**PROBLEM DETAILS**.
Every line from the first record below down to the line that includes "document.enforcements" must be reproduced exactly; the pictures are not.

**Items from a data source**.
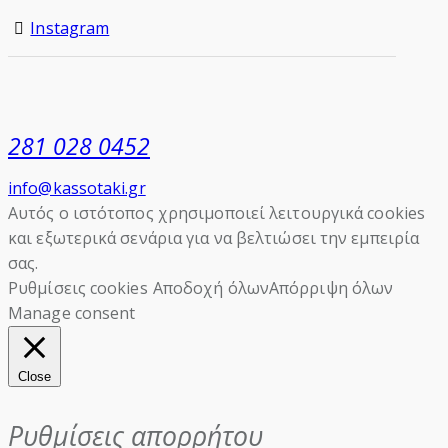
Instagram
281 028 0452
info@kassotaki.gr
Αυτός ο ιστότοπος χρησιμοποιεί λειτουργικά cookies
και εξωτερικά σενάρια για να βελτιώσει την εμπειρία
σας.
Ρυθμίσεις cookies
Αποδοχή όλων
Απόρριψη όλων
Manage consent
Close
Ρυθμίσεις απορρήτου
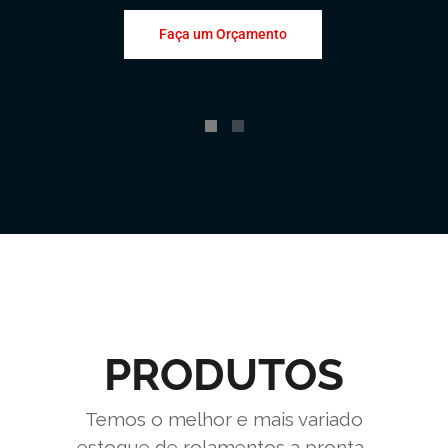
Faça um Orçamento
PRODUTOS
Temos o melhor e mais variado
estoque de rolamentos a pronta-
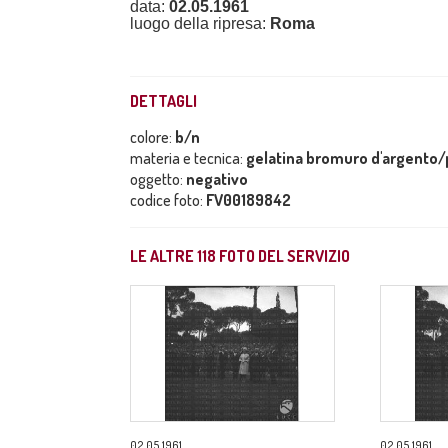
data:
02.05.1961
luogo della ripresa:
Roma
DETTAGLI
colore:
b/n
materia e tecnica:
gelatina bromuro d'argento/p
oggetto:
negativo
codice foto:
FV00189842
LE ALTRE
118
FOTO DEL SERVIZIO
02.05.1961
02.05.1961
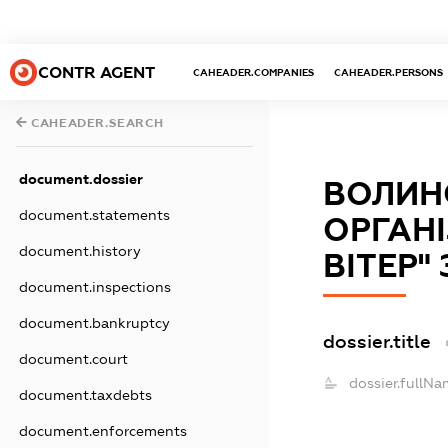
CONTR AGENT
CAHEADER.COMPANIES
CAHEADER.PERSONS
CAHEADER.SEARCH
document.dossier
ВОЛИН
document.statements
ОРГАНІ
document.history
ВІТЕР"
document.inspections
document.bankruptcy
dossier.title
document.court
dossier.fullNa
document.taxdebts
document.enforcements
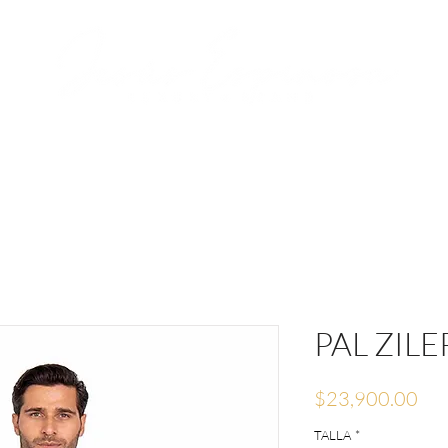
RVACIONES
JESÚS ESPINOSA
MEDIA
PAL ZILE
Pre
$23,900.00
TALLA
*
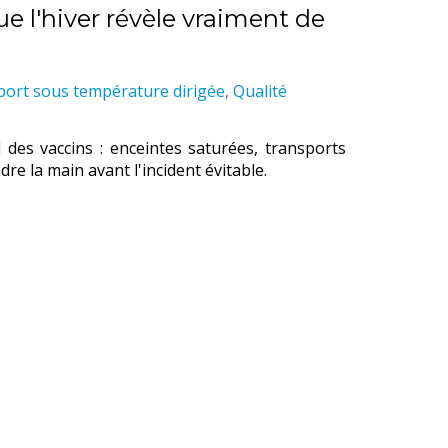
ue l'hiver révèle vraiment de
ort sous température dirigée
,
Qualité
d des vaccins : enceintes saturées, transports
e la main avant l'incident évitable.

**EXPECTED ANSWER**.
Instagram
281 028 0452
info@kassotaki.gr
Αυτός ο ιστότοπος χρησιμοποιεί λειτουργικά cookies
και εξωτερικά σενάρια για να βελτιώσει την εμπειρία
σας.
Ρυθμίσεις cookies
Αποδοχή όλων
Απόρριψη όλων
Manage consent
Close
Ρυθμίσεις απορρήτου
Faça um Orçamento
PRODUTOS
Temos o melhor e mais variado
estoque de rolamentos a pronta-
data:
02.05.1961
luogo della ripresa:
Roma
DETTAGLI
colore:
b/n
materia e tecnica:
gelatina bromuro d'argento/p
oggetto:
negativo
codice foto:
FV00189842
LE ALTRE
118
FOTO DEL SERVIZIO
02.05.1961
02.05.1961
CONTR AGENT
CAHEADER.COMPANIES
CAHEADER.PERSONS
CAHEADER.SEARCH
document.dossier
ВОЛИН
document.statements
ОРГАНІ
document.history
ВІТЕР"
document.inspections
document.bankruptcy
dossier.title
document.court
dossier.fullNa
document.taxdebts
document.enforcements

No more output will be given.